I first happened upon this group in June of last year, when the lead singer Chris made a thread on a message board I was frequenting about his band. The samples on the main page were outstanding. They were melodic, tinged with something I thought was reminiscent of eighties New Wave, when it was still the dark brooding poetry of Robert Smith instead of Stacey Q's poppy vocals and danceable rhythms. However, it wasn't until November of last year that Untouched was finally put on sale - for community members only, if memory serves. When I finally received it and put it into my old stereo system, an unforgettable synth line started, a bit more glam-esque than I previously thought it would be, but not disappointing in the least. Then, the vocals began - and I was again reminded of New Wave, only a bit more... raw, I suppose, is the word I'm looking for. It was easy to dance to, while still keeping the poetry I had come to expect from lead vocalist Chrisstoffer Nightinglam after reading the site for months, by now. "Double Lips" has since become a staple in any mixed CDs I make for anyone, as it fits in with anyone's tastes beautifully and is quite hard to resist.
After "Double Lips", the CD launches into a slower piece, with a yearning synth line, with almost emo-esque lyrics, without the irritating whiny factor most Emo lyrics have, as in, "Could you hug a little harder? 'Cause the man in white he seems to got your hand away from me." Hauntingly beautiful, these lyrics stay with you long after the song has stopped. A mood of longing and a sense of loss is hard to ignore, and Dreadful Dollface chose to follow this song with the just as impressive (and depressing) song, "Honesty". The vocals in this are astounding. They are very reminiscent of Joy Division (whom I absolutely adore, so it's a compliment to the highest degree for me) and the instruments are ethereal and beautiful, while still being exceedingly depressing. This creates the same vague lack of hope and happiness the previous song did, with the repeated lyrics "That's when one dies" at the end, enforcing the feeling of desperation and making your thoughts sink lower and lower each time he speaks.

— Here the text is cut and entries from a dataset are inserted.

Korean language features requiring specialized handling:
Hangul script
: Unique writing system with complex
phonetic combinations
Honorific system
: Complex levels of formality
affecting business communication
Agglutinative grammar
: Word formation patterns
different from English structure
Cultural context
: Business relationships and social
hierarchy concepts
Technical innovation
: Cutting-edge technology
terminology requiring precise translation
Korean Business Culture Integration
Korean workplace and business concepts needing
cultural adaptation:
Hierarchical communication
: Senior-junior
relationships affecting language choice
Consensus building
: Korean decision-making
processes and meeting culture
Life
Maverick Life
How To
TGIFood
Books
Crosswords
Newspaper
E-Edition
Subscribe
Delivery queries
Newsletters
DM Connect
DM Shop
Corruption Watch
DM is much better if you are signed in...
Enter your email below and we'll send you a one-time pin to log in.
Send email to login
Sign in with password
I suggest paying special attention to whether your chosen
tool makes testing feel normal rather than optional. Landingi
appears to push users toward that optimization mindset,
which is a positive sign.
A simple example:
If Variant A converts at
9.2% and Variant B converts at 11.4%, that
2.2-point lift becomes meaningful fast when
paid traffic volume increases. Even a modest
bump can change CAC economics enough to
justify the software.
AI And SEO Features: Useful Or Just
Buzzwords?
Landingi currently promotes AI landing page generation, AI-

Lo and behold, "Venus in Feathers," the next song, returns to the danceable, slightly more positive side of Dreadful Dollface. This, if anything, is their most glam piece, and would've been quite the hit in the heyday of Ziggy Stardust and T- Rex. It's one of those songs that works its way into your subconscious, repeating and repeating without you noticing until you find yourself tapping out the rhythm on a desk at school, or humming it in the shower. With the last song on what I consider to be the best EP I've heard in years, Dreadful Dollface exchanges the more synth-oriented side of themselves for a delicate piano piece, changing the focus to Chris's voice and lyrics, featuring rather lovely backup female vocals by Andy, who has since left the band. The lyrics speak of love, elegant and exquisite, in a pure form we all wish for at one time or another, and how it must end.

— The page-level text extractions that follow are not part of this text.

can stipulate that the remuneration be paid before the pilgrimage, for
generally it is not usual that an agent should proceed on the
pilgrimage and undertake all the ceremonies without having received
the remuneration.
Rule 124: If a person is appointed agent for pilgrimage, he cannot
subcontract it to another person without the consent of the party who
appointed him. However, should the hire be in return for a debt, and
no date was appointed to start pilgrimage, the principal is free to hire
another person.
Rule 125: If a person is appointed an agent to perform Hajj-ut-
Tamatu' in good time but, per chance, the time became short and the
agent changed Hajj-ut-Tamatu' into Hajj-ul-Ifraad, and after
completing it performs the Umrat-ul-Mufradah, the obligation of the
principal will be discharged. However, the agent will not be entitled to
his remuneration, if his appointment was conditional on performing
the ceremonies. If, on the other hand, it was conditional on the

The only complaint I might have is the production/sound quality is a bit low, but hey- it was made by an unsigned band on a limited budget, so I can cut them a bit of slack on that level. The EP is five songs long, at three Euros for two of them, and is limited edition since Andy made the decision to leave the band. Untouched is a CD that I can assure you will never sit on a shelf and collect dust, and this is a band you will watch quickly ascend the stair to stardom.